The bulk of the money taken in came from “Other Bets” came from Nest, Verily, and a Fiber unit building super-fast internet lines in select US cities, according to Porat.
Singapore-based sovereign fund Temasek will invest $800 million in Verily, the Alphabet subsidiary focused on healthcare announced on Thursday.
The infusion of cash, for which Temasek will get a minority stake, comes as Verily works to bring some of its creations to market.
Verily was known as Google Life Sciences but rebranded after the internet giant became Alphabet in a corporate restructuring.
Verily specializes in applying technology to problems in health and biology. Among the ideas discussed has been building a sickness-sensing diagnostic device along the lines of the “tricorder” seen in “Star Trek” science fiction films and television shows.

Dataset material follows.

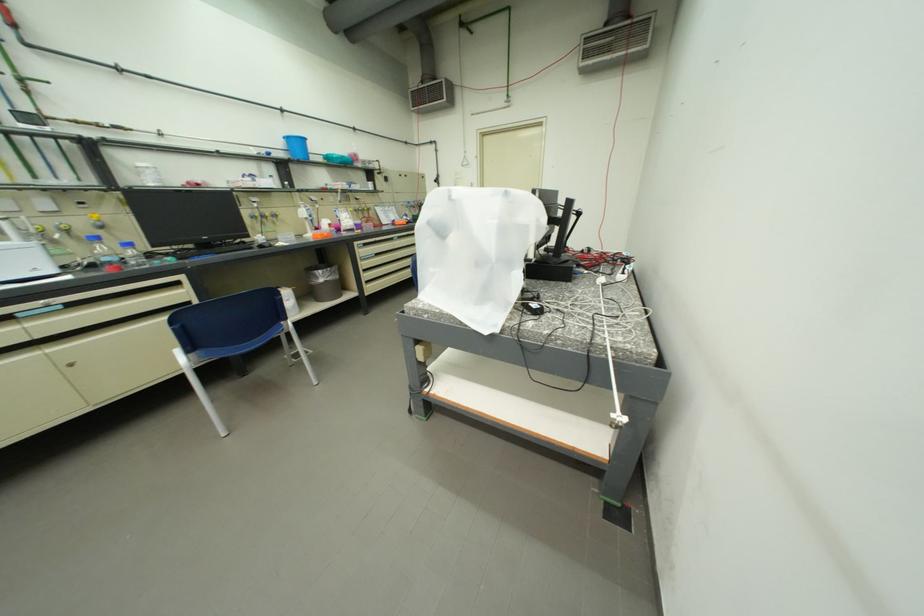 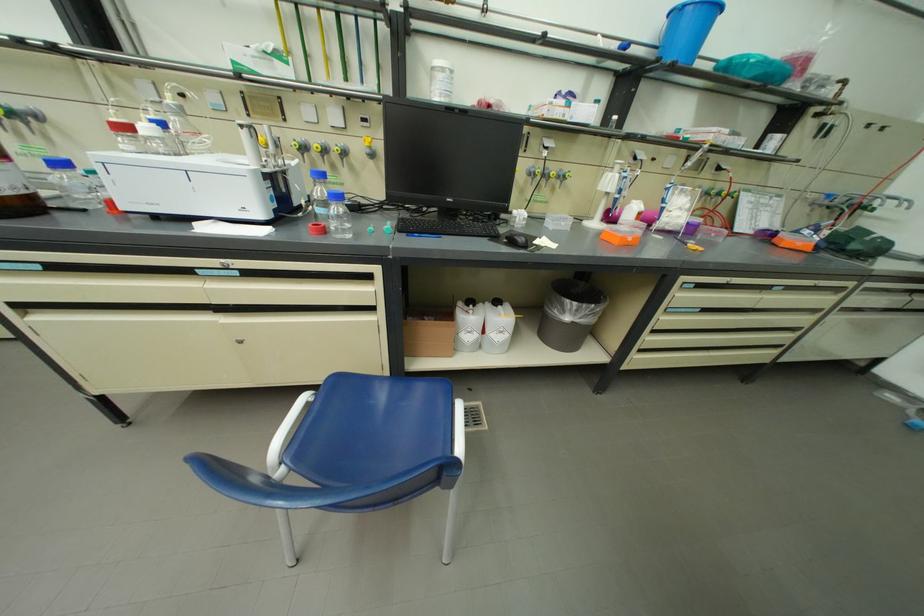 Find the pixel in the second image that matches [275,246] in the first image.

(530, 241) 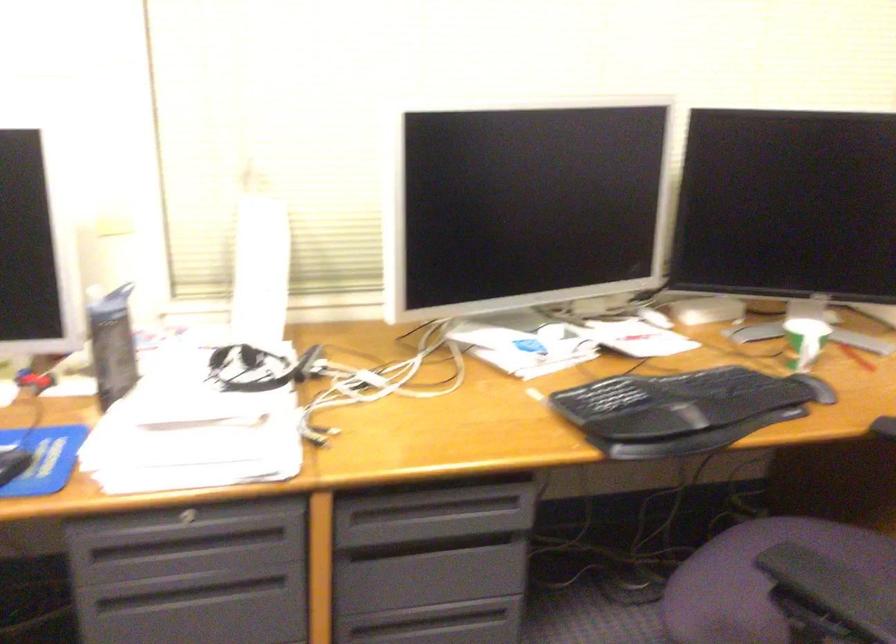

Big expenses for Alphabet in the quarter included costs associated with data centers, content for YouTube, and taking on iPhone directly with Google’s own Android-powered smartphone called Pixel, according to Porat.
Alphabet did not break out Pixel sales, but Porat said during the earnings call that there had been a “nice contribution” from hardware during the quarter.
Revenue from Google’s online Play shop for digital content and the company’s offerings of cloud-based services to businesses were also said to be on the rise.
Pichai touted YouTube Red online video subscription service as “incredibly well received” and said Google would be investing in more original content, which seems to be a hit with viewers.
Pichai said Google is on track to release 15 to 20 original series or films on YouTube Red this year, and is keeping an open mind about deals for content, according to Pachai.
Online video rivals Netflix and Amazon have been betting heavily on original shows, winning fans and awards along the way.